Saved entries
-- Opening Marker --

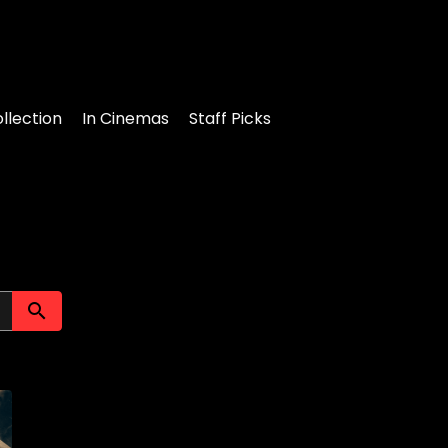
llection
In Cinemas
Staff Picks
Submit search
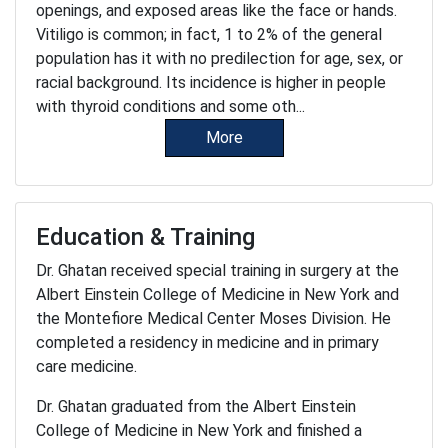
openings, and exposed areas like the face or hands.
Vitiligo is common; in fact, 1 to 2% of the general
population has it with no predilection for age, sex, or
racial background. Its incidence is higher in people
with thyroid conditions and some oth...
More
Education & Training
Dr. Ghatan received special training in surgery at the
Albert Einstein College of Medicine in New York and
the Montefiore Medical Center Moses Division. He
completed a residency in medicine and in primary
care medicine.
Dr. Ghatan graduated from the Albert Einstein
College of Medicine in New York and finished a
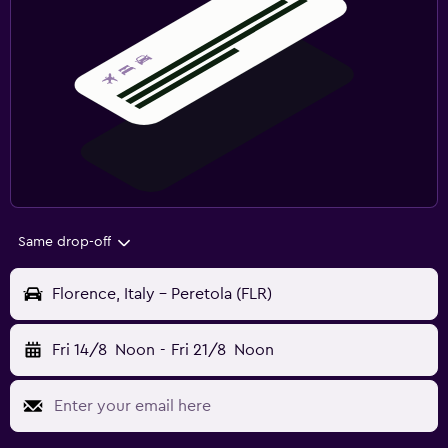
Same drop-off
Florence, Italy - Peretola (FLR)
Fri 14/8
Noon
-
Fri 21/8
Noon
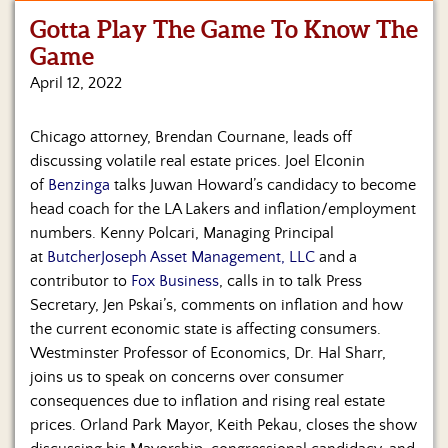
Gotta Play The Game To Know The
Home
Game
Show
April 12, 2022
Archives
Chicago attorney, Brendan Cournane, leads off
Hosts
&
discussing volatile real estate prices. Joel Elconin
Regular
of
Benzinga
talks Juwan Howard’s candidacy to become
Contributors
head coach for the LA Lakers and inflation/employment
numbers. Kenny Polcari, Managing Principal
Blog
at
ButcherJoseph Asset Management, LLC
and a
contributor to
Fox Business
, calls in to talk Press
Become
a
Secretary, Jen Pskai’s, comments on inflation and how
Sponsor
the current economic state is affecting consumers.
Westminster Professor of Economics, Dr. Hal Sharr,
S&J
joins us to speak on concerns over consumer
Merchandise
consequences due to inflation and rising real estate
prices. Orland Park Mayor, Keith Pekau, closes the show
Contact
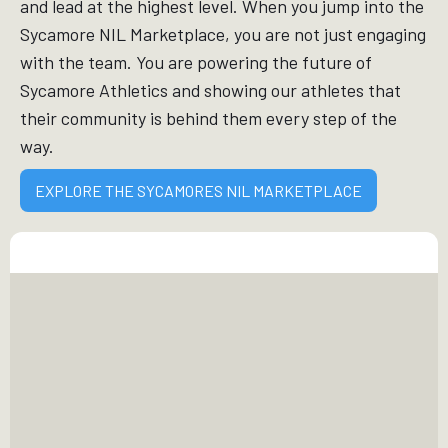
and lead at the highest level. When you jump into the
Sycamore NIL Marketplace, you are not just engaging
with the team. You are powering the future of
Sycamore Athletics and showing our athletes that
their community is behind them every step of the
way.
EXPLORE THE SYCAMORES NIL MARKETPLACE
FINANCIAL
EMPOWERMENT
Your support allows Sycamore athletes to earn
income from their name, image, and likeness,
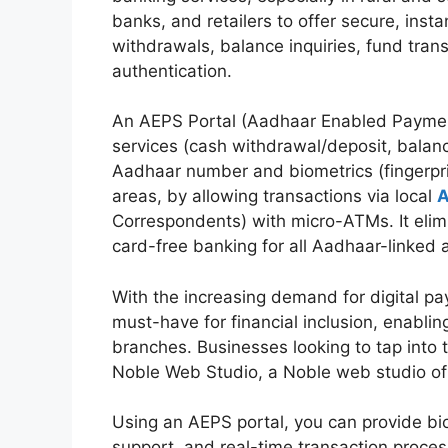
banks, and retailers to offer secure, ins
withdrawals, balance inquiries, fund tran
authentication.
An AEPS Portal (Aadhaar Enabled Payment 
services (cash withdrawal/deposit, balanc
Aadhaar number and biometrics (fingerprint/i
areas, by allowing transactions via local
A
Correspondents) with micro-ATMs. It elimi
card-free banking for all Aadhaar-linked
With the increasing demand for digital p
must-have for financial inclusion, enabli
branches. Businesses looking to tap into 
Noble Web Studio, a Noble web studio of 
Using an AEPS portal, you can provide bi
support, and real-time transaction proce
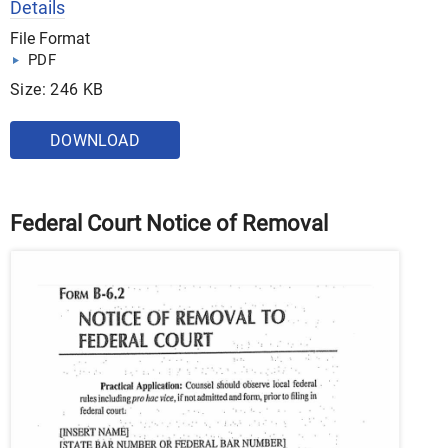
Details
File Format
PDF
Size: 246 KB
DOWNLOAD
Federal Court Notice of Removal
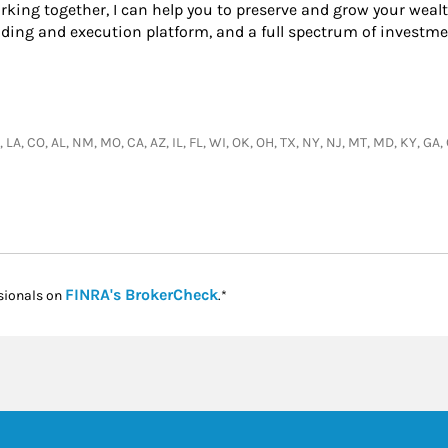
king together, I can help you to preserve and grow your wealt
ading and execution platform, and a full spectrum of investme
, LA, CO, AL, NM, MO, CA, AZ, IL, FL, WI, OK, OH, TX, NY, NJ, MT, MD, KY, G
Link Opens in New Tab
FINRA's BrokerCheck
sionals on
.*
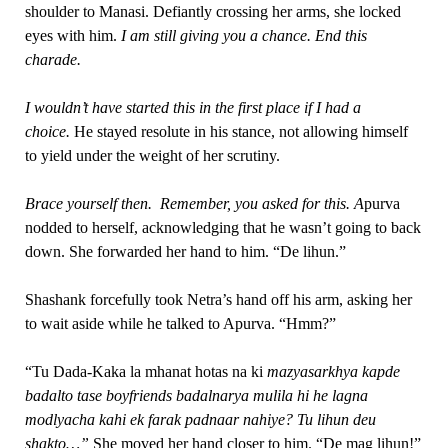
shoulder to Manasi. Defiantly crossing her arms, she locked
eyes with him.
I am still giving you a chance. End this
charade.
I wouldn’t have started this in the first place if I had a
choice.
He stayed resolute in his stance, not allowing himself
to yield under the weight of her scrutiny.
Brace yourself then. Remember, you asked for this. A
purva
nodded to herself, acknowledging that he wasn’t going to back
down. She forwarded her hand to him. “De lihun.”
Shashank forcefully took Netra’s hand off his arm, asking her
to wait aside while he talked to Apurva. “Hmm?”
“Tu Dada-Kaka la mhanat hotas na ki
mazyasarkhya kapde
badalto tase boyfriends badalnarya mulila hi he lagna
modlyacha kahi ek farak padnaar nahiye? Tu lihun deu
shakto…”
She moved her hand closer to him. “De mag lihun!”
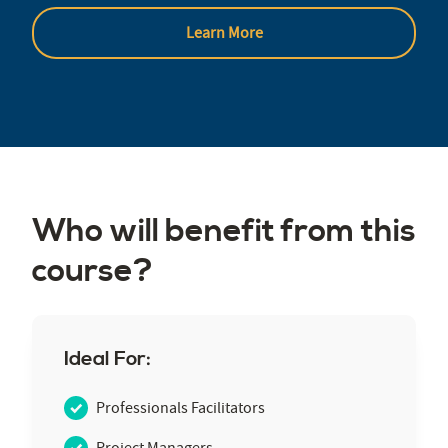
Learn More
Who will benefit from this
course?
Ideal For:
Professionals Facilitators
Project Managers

-- Closing Marker --

Copy every line of the data that carries the word "Aadhaar".

An AEPS Portal (Aadhaar Enabled Payment 
Aadhaar number and biometrics (fingerprint/i
card-free banking for all Aadhaar-linked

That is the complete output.